- _Aim of the exercise_
Return exactly these lines and no others: the one containing "EDRALS I URDÀNIZ, JOSEP" and all that follow it to the end of the listing below.

- _Material supplied_
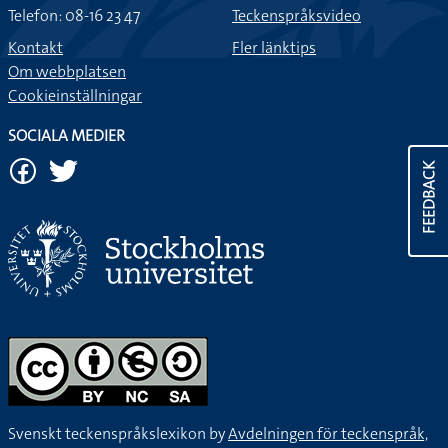
Telefon: 08-16 23 47
Teckenspråksvideo
Kontakt
Fler länktips
Om webbplatsen
Cookieinställningar
SOCIALA MEDIER
FEEDBACK
Svenskt teckenspråkslexikon by
Avdelningen för teckenspråk,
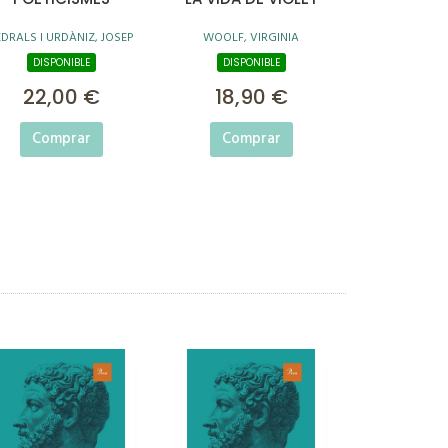
EDRALS I URDÀNIZ, JOSEP
WOOLF, VIRGINIA
DISPONIBLE
DISPONIBLE
22,00 €
18,90 €
Comprar
Comprar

- _Output of the exercise_
EDRALS I URDÀNIZ, JOSEP
WOOLF, VIRGINIA
DISPONIBLE
DISPONIBLE
22,00 €
18,90 €
Comprar
Comprar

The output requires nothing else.